**INSTRUCTIONS FOR THE TASK**.
Starting from the line that contains "Niveau d'IA", output every remaining line of the records below exactly as it appears, that line and the last one included.

**SUPPLIED MATERIAL**.
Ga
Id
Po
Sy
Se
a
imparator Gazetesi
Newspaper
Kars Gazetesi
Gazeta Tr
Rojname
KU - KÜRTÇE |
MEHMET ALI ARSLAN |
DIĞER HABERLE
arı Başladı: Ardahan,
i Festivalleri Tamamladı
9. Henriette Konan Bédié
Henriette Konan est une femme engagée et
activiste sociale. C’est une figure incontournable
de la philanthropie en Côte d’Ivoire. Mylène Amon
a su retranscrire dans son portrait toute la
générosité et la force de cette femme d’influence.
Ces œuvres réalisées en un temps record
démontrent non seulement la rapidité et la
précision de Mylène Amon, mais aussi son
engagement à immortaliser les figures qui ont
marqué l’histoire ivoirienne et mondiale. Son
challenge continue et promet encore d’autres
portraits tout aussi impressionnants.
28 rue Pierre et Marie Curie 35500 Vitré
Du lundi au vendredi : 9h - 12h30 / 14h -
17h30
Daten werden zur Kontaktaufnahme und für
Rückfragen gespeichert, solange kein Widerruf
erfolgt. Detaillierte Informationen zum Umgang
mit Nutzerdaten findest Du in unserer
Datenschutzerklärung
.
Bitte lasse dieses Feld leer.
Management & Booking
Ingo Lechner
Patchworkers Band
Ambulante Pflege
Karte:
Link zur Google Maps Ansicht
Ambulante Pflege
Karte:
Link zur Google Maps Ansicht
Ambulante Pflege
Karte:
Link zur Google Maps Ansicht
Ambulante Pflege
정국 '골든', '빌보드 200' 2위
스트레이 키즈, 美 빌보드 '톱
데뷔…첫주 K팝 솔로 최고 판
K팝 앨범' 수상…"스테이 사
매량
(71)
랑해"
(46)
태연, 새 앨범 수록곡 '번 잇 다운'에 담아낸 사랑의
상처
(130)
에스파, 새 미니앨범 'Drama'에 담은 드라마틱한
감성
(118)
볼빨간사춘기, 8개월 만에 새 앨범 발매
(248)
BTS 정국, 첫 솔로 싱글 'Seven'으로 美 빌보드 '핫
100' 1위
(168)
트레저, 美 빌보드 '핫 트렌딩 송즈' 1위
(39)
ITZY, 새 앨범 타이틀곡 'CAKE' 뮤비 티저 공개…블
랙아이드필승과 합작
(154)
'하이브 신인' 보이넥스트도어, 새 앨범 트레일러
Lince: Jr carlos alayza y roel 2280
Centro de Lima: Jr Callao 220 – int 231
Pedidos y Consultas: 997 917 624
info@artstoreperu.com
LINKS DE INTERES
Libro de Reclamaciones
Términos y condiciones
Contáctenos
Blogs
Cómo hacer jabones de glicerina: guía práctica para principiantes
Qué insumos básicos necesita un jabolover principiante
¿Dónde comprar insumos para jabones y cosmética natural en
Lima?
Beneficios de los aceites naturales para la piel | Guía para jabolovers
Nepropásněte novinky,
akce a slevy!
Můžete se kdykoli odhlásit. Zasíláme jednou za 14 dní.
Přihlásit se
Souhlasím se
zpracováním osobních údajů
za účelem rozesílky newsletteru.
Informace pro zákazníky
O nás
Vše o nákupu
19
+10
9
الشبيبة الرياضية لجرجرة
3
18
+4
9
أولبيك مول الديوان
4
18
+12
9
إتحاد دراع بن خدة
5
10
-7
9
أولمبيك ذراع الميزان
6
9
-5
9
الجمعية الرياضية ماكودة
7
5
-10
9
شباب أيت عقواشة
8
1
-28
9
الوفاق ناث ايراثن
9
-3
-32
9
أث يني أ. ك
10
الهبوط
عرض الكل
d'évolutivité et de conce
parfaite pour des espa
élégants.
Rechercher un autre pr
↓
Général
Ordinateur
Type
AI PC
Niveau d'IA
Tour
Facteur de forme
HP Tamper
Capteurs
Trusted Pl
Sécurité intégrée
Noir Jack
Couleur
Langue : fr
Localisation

**RESPONSE**.
Niveau d'IA
Tour
Facteur de forme
HP Tamper
Capteurs
Trusted Pl
Sécurité intégrée
Noir Jack
Couleur
Langue : fr
Localisation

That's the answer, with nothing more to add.